A article a Sudanese girl that live in Canada





Now this is our own cultural space, some of the poster feel from their perspective she does not look "Sub Saharan", and they don't understand why she has written this article.

Here is some of the comments, maybe this will give you some perspective of other society perceptions of "race".

From a Jordan
alpharabbit 1 point 1 year ago



One of the main roadblocks to unity in the Arab world is a deep-rooted sense of racism. Khaleejis think they are racially superior than people from the Levant and Iraq. Levantines think they are superior than Iraqis. All of those guys think they are better than Egyptians. Egyptians think they are better than the Maghrebis. And all of the Arabs think they are better than Sudan.

Let me tell you as a Jordanian that you are 100% my blood brother in Arabism. I would be prepared to defend Sudan and the Sudanese people from any external threat until my last breath. There is no difference whatsoever between me and a single Sudanese. We belong to the same tribe within the international community, the Arab tribe.



مناضل الكيبوردkerat 5 points 1 year ago

Commit from our neighbor in the North Egypt.
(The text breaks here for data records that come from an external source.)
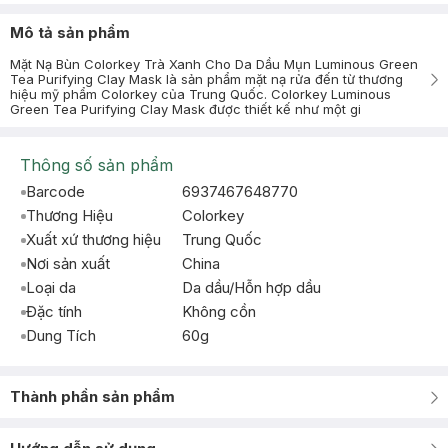
Mô tả sản phẩm
Mặt Nạ Bùn Colorkey Trà Xanh Cho Da Dầu Mụn Luminous Green
Tea Purifying Clay Mask là sản phẩm mặt nạ rửa đến từ thương
hiệu mỹ phẩm Colorkey của Trung Quốc. Colorkey Luminous
Green Tea Purifying Clay Mask được thiết kế như một gi
Thông số sản phẩm
Barcode
6937467648770
Thương Hiệu
Colorkey
Xuất xứ thương hiệu
Trung Quốc
Nơi sản xuất
China
Loại da
Da dầu/Hỗn hợp dầu
Đặc tính
Không cồn
Dung Tích
60g
Thành phần sản phẩm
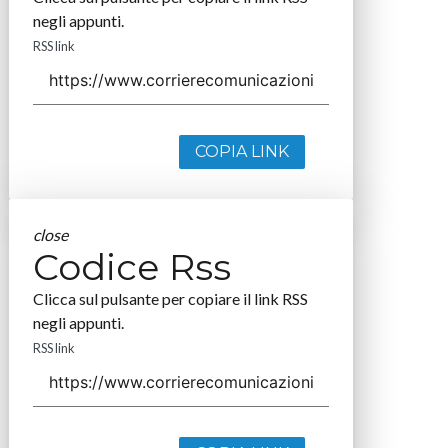
negli appunti.
RSS link
COPIA LINK
close
Codice Rss
Clicca sul pulsante per copiare il link RSS
negli appunti.
RSS link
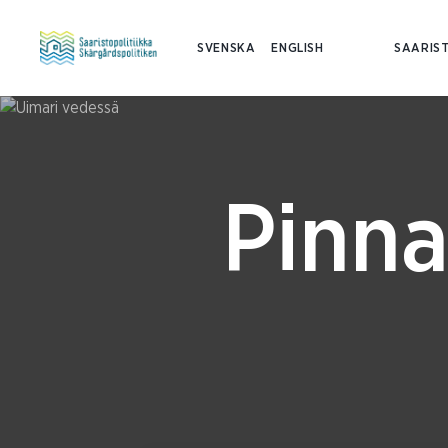
SVENSKA
ENGLISH
SAARIST
Pinna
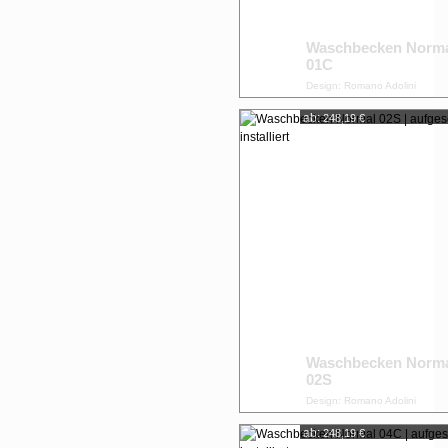
Waschbecken Norm
01C
Design: Romano Adolini
ab:
248,19 €
Waschbecken Norm
02S
Design: Romano Adolini
ab:
248,19 €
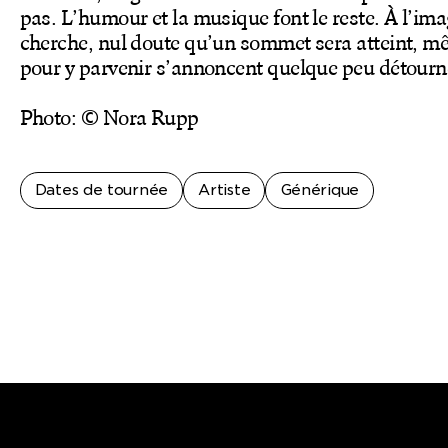
pas. L’humour et la musique font le reste. À l’im
cherche, nul doute qu’un sommet sera atteint, m
pour y parvenir s’annoncent quelque peu détourn
Photo: © Nora Rupp
Dates de tournée
Artiste
Générique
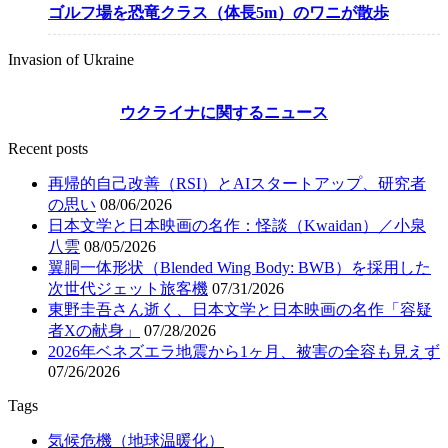
ゴルフ場を恐竜クラス（体長5m）のワニが散歩
Invasion of Ukraine
ウクライナに関するニュース
Recent posts
再帰的自己改善（RSI）とAIスタートアップ、研究者
の思い
08/06/2026
日本文学と日本映画の名作：怪談（Kwaidan）／小泉
八雲
08/05/2026
翼胴一体形状（Blended Wing Body: BWB）を採用した
次世代ジェット旅客機
07/31/2026
東野圭吾さん逝く、日本文学と日本映画の名作「容疑
者Xの献身」
07/28/2026
2026年ベネズエラ地震から1ヶ月、被害の全容も見えず
07/26/2026
Tags
気候危機（地球温暖化）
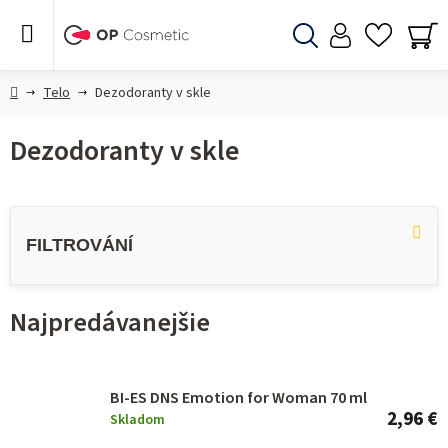
Prejsť
na
obsah
Hľadať
NÁ
KO
Domov
Telo
Dezodoranty v skle
Dezodoranty v skle
V
ý
p
i
Najpredávanejšie
s
p
r
BI-ES DNS Emotion for Woman 70 ml
o
2,96 €
Skladom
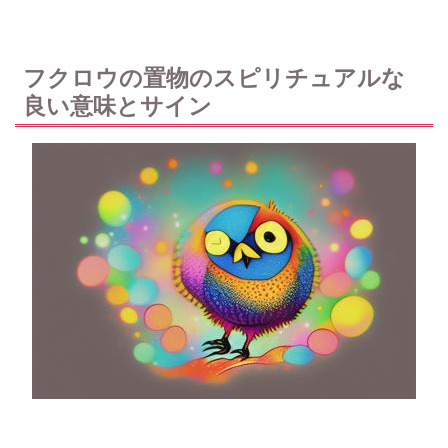
フクロウの置物のスピリチュアルな
良い意味とサイン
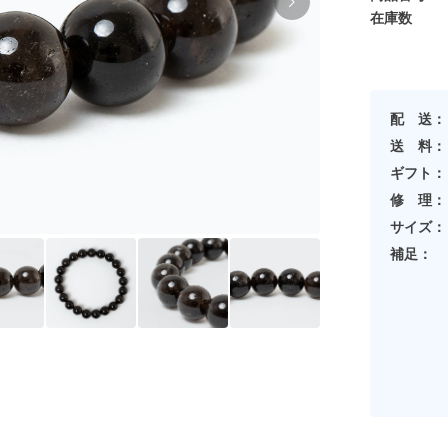
在庫数
配 送：
送 料：
ギフト：
修 理：
サイズ：
補足：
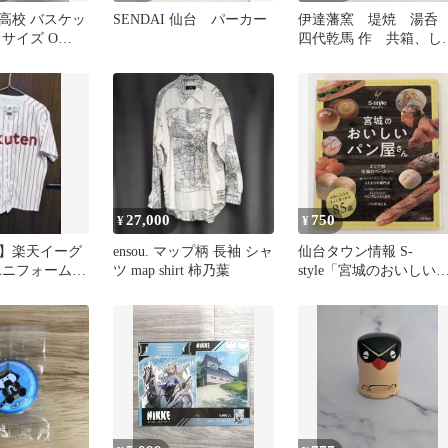
高校 バスケッ
SENDAI 仙台 パーカー
伊達藩窯 堤焼 湯
サイズ O
四代乾馬 作 共箱、し
りあり 新品 湯飲
湯呑み 湯飲
27,000
750
¥
¥
】楽天イーグ
ensou. マップ柄 長袖 シャ
仙台タウン情報 S-
ユニフォーム
ツ map shirt 柿乃葉
style「宮城のおいしい
ィック製 Mサ
ン屋さん」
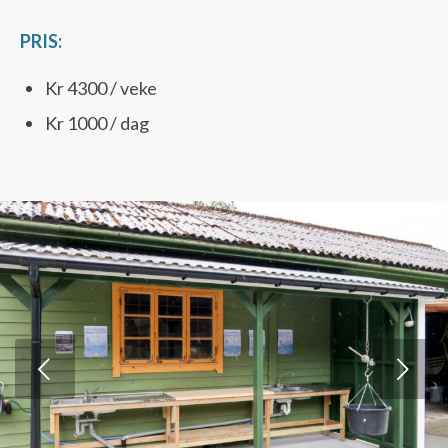
PRIS:
Kr 4300 / veke
Kr 1000 / dag
Next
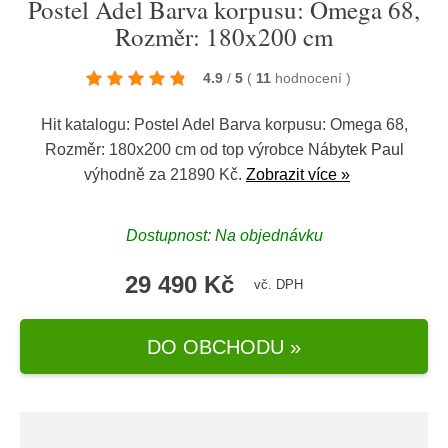
Postel Adel Barva korpusu: Omega 68,
Rozměr: 180x200 cm
4.9
/
5
(
11
hodnocení
)
Hit katalogu: Postel Adel Barva korpusu: Omega 68,
Rozměr: 180x200 cm od top výrobce
Nábytek Paul
výhodně za 21890 Kč.
Zobrazit více »
Dostupnost: Na objednávku
29 490 Kč
vč. DPH
DO OBCHODU »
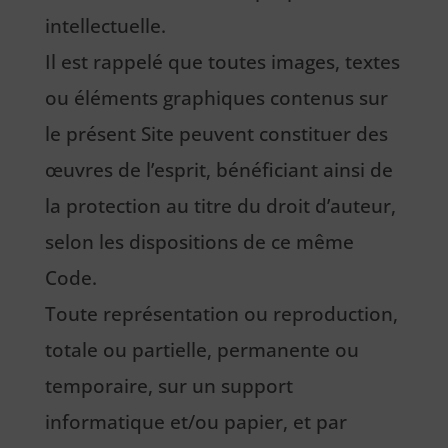
intellectuelle.
Il est rappelé que toutes images, textes
ou éléments graphiques contenus sur
le présent Site peuvent constituer des
œuvres de l’esprit, bénéficiant ainsi de
la protection au titre du droit d’auteur,
selon les dispositions de ce même
Code.
Toute représentation ou reproduction,
totale ou partielle, permanente ou
temporaire, sur un support
informatique et/ou papier, et par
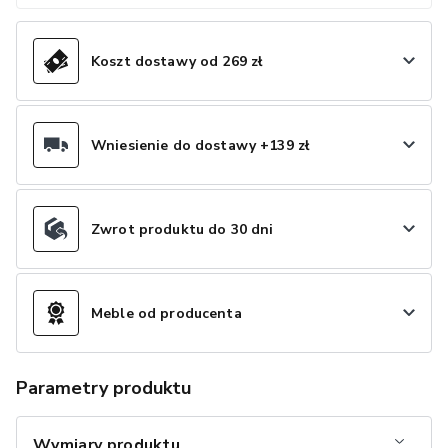
Koszt dostawy od 269 zł
Wniesienie do dostawy +139 zł
Zwrot produktu do 30 dni
Meble od producenta
Parametry produktu
Wymiary produktu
To be honest the text is so full of hyperbole...as I was reading I thought to myself that this girl must be completely sub-saharan African looking. But she could easily pass as any khaleeji or even Egyptian or Moroccan... In fact if I just saw the picture I wouldn't have even described her as 'black'

I feel like all that painstaking navel-gazing was done needlessly and probably only because she's Sudanese so she feels the need to identify as being 'black'.

I'm not belittling what she's writing about, I'm just saying there are far blacker Arabs all over the region from Morocco to Egypt to Saudi to Kuwait to Iraq, and that I'm surprised she self-identifies so strongly as being 'black'.

I basked, and still do, in an undeniable shade privilege among black colleagues and peers despite being subject to virulent colourism and racism from white-passing and brown-identified Arabs.

What is this?? The girl is 100% brown for God's sake. When people say black they mean people who have sub-saharan African physical features. I've met Bahrainis and Kuwaitis that are 100% Arab who are far darker than she is. So either I've been oblivious to all sorts of racism all this time, or passages like this are just over-exaggerated and ridiculous:

One of my favourite pastimes is going ‘incognegro’, where I eavesdrop on Arabs having conversations in Arabic and surprise them with a confrontation at their racism (directed at others or towards myself).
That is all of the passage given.